Exercise aim
Below are the records; count how many of their lines carry "COLLINS" and give only the number.

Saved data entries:
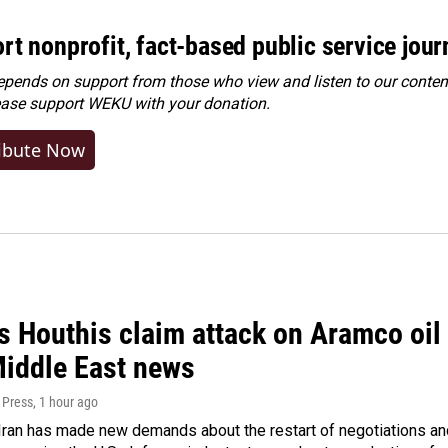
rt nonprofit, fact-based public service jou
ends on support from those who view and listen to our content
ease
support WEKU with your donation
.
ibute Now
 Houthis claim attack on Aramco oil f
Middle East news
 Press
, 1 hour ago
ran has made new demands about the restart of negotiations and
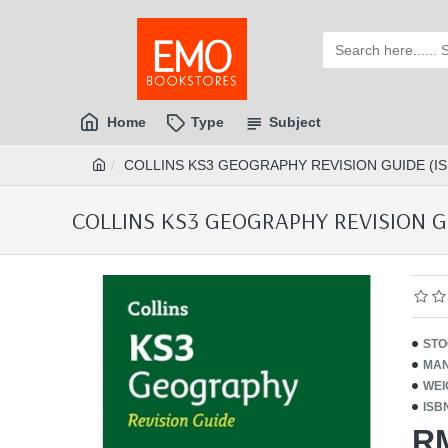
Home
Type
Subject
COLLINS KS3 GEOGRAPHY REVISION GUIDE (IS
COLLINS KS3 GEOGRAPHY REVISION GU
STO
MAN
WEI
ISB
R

Result for this exercise
2